These hardwood forests are found throughout the preserve and throughout the southern coastal United States. They may seem unassuming at first, as they are dominated by shades of green and are relatively quiet and motionless at first glance. Standing still in a maritime forest can change your perception of this. A closer look reveals layers of the forest, a flurry of activity, and countless signs of life.

Layers of the Forest

As you walk through a maritime hammock, take note of the distinct layers of the forest. The canopy, or highest section of the forest, is dominated by live oaks. Their branches are often covered in Spanish moss and resurrection fern.
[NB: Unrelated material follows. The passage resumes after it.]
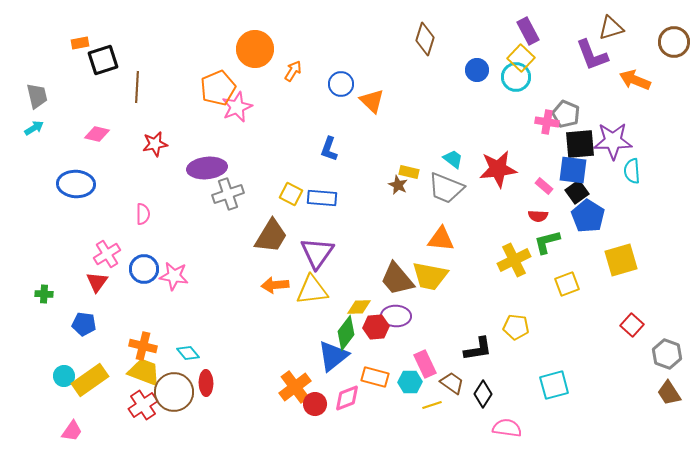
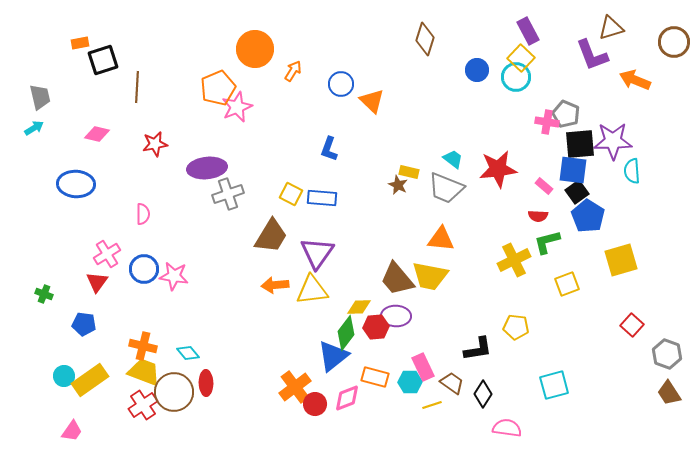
gray trapezoid at (37, 96): moved 3 px right, 1 px down
green cross at (44, 294): rotated 18 degrees clockwise
pink rectangle at (425, 364): moved 2 px left, 3 px down
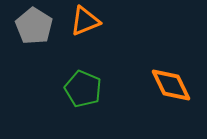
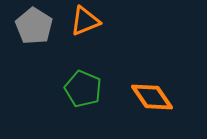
orange diamond: moved 19 px left, 12 px down; rotated 9 degrees counterclockwise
Live oak lumber is incredibly sturdy, which made it ideal for shipbuilding in the 18th and 19th centuries. Live oaks in Timucuan Preserve are protected, and they provide habitat for various migratory birds.

 
Image of saw palmetto
Saw palmetto is found throughout the understory, and its roots snake across trails.

NPS Photo

The canopy transitions gracefully into the understory through vines like muscadine grape and Virginia creeper. Shade-tolerant species like hollies and saw palmetto thrive in the understory, as sunlight is often blocked out by the dense canopy above. These plants provide an abundant source of food for animals like white-tailed deer and raccoons. Be sure to look, listen, and tread carefully while searching for these animals, as they often flee when they hear loud sounds, disappearing into the dense understory right before you. They may also leave signs of their presence along the trails, most often in the form of scat and tracks.

The lowest section of the forest is called the groundfloor. The groundfloor supports the two layers above, and also helps to recycle forest nutrients. Fallen branches and dead wood are decomposed by fungi and insects, and bacteria and mold break down leaf litter and dead animals. Animals like armadillos help to overturn soil while searching for insects, allowing decomposers to work more efficiently. Nutrients are returned to the soil where plants will utilize them, perpetuating the nutrient cycle.

You can experience the wonder of the maritime forest on a hike through Theodore Roosevelt Area.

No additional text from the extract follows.